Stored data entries
::::::::

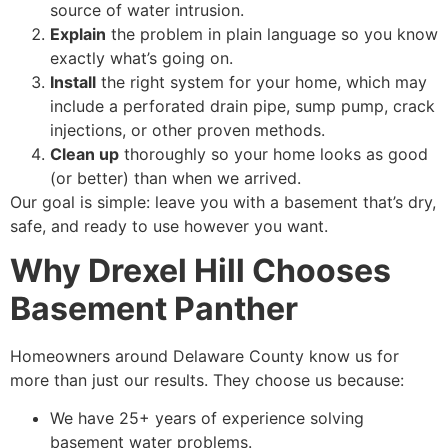
source of water intrusion.
Explain
the problem in plain language so you know
exactly what’s going on.
Install
the right system for your home, which may
include a perforated drain pipe, sump pump, crack
injections, or other proven methods.
Clean up
thoroughly so your home looks as good
(or better) than when we arrived.
Our goal is simple: leave you with a basement that’s dry,
safe, and ready to use however you want.
Why Drexel Hill Chooses
Basement Panther
Homeowners around Delaware County know us for
more than just our results. They choose us because:
We have 25+ years of experience solving
basement water problems.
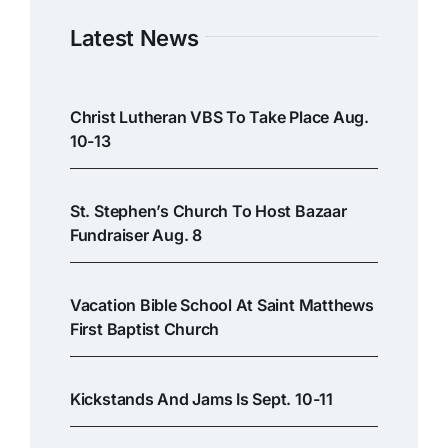
Latest News
Christ Lutheran VBS To Take Place Aug.
10-13
St. Stephen’s Church To Host Bazaar
Fundraiser Aug. 8
Vacation Bible School At Saint Matthews
First Baptist Church
Kickstands And Jams Is Sept. 10-11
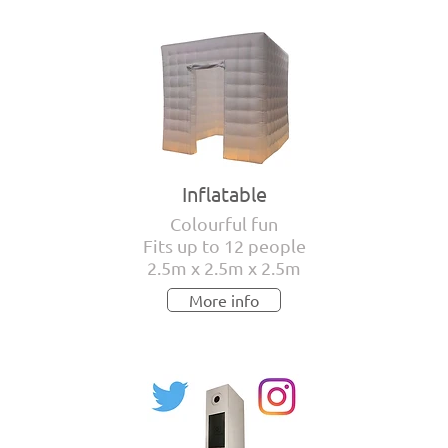
Inflatable
Colourful fun
Fits up to 12 people
2.5m x 2.5m x 2.5m
More info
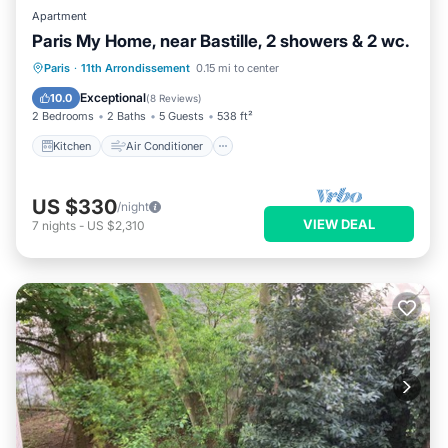
Apartment
Paris My Home, near Bastille, 2 showers & 2 wc.
Kitchen
Air Conditioner
Internet
Paris
·
11th Arrondissement
0.15 mi to center
Child Friendly
Exceptional
10.0
(
8 Reviews
)
2 Bedrooms
2 Baths
5 Guests
538 ft²
Kitchen
Air Conditioner
US $330
/night
VIEW DEAL
7
nights
-
US $2,310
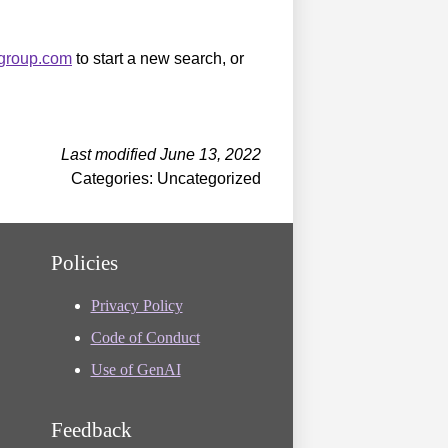
sgroup.com
to start a new search, or
Last modified June 13, 2022
Categories: Uncategorized
Policies
Privacy Policy
Code of Conduct
Use of GenAI
Feedback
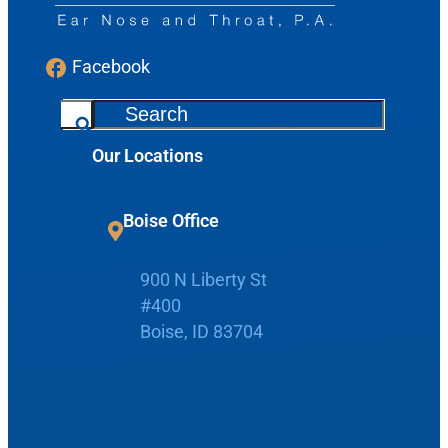
Facebook
S
e
Our Locations
a
Request Appointment
r
c
Boise Office
Patient Portal
h
900 N Liberty St
#400
Make Payment
Boise, ID 83704
Home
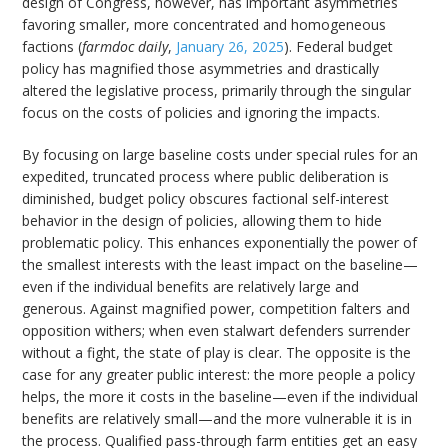
design of Congress, however, has important asymmetries
favoring smaller, more concentrated and homogeneous
factions (
farmdoc daily
,
January 26, 2025
). Federal budget
policy has magnified those asymmetries and drastically
altered the legislative process, primarily through the singular
focus on the costs of policies and ignoring the impacts.
By focusing on large baseline costs under special rules for an
expedited, truncated process where public deliberation is
diminished, budget policy obscures factional self-interest
behavior in the design of policies, allowing them to hide
problematic policy. This enhances exponentially the power of
the smallest interests with the least impact on the baseline—
even if the individual benefits are relatively large and
generous. Against magnified power, competition falters and
opposition withers; when even stalwart defenders surrender
without a fight, the state of play is clear. The opposite is the
case for any greater public interest: the more people a policy
helps, the more it costs in the baseline—even if the individual
benefits are relatively small—and the more vulnerable it is in
the process. Qualified pass-through farm entities get an easy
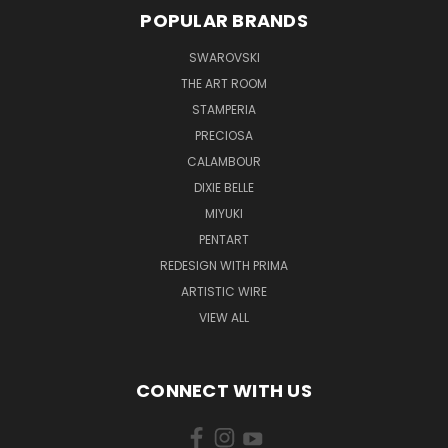
POPULAR BRANDS
SWAROVSKI
THE ART ROOM
STAMPERIA
PRECIOSA
CALAMBOUR
DIXIE BELLE
MIYUKI
PENTART
REDESIGN WITH PRIMA
ARTISTIC WIRE
VIEW ALL
CONNECT WITH US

::::::::

=== Exercise brief ===
The output is the data above, repeated exactly, with pictures omitted.

=== Final answer ===
source of water intrusion.
Explain
the problem in plain language so you know
exactly what’s going on.
Install
the right system for your home, which may
include a perforated drain pipe, sump pump, crack
injections, or other proven methods.
Clean up
thoroughly so your home looks as good
(or better) than when we arrived.
Our goal is simple: leave you with a basement that’s dry,
safe, and ready to use however you want.
Why Drexel Hill Chooses
Basement Panther
Homeowners around Delaware County know us for
more than just our results. They choose us because:
We have 25+ years of experience solving
basement water problems.
Latest News
Christ Lutheran VBS To Take Place Aug.
10-13
St. Stephen’s Church To Host Bazaar
Fundraiser Aug. 8
Vacation Bible School At Saint Matthews
First Baptist Church
Kickstands And Jams Is Sept. 10-11
Inflatable
Colourful fun
Fits up to 12 people
2.5m x 2.5m x 2.5m
More info
Apartment
Paris My Home, near Bastille, 2 showers & 2 wc.
Kitchen
Air Conditioner
Internet
Paris
·
11th Arrondissement
0.15 mi to center
Child Friendly
Exceptional
10.0
(
8 Reviews
)
2 Bedrooms
2 Baths
5 Guests
538 ft²
Kitchen
Air Conditioner
US $330
/night
VIEW DEAL
7
nights
-
US $2,310
sgroup.com
to start a new search, or
Last modified June 13, 2022
Categories: Uncategorized
Policies
Privacy Policy
Code of Conduct
Use of GenAI
Feedback
Facebook
S
e
Our Locations
a
Request Appointment
r
c
Boise Office
Patient Portal
h
900 N Liberty St
#400
Make Payment
Boise, ID 83704
Home
design of Congress, however, has important asymmetries
favoring smaller, more concentrated and homogeneous
factions (
farmdoc daily
,
January 26, 2025
). Federal budget
policy has magnified those asymmetries and drastically
altered the legislative process, primarily through the singular
focus on the costs of policies and ignoring the impacts.
By focusing on large baseline costs under special rules for an
expedited, truncated process where public deliberation is
diminished, budget policy obscures factional self-interest
behavior in the design of policies, allowing them to hide
problematic policy. This enhances exponentially the power of
the smallest interests with the least impact on the baseline—
even if the individual benefits are relatively large and
generous. Against magnified power, competition falters and
opposition withers; when even stalwart defenders surrender
without a fight, the state of play is clear. The opposite is the
case for any greater public interest: the more people a policy
helps, the more it costs in the baseline—even if the individual
benefits are relatively small—and the more vulnerable it is in
the process. Qualified pass-through farm entities get an easy
POPULAR BRANDS
SWAROVSKI
THE ART ROOM
STAMPERIA
PRECIOSA
CALAMBOUR
DIXIE BELLE
MIYUKI
PENTART
REDESIGN WITH PRIMA
ARTISTIC WIRE
VIEW ALL
CONNECT WITH US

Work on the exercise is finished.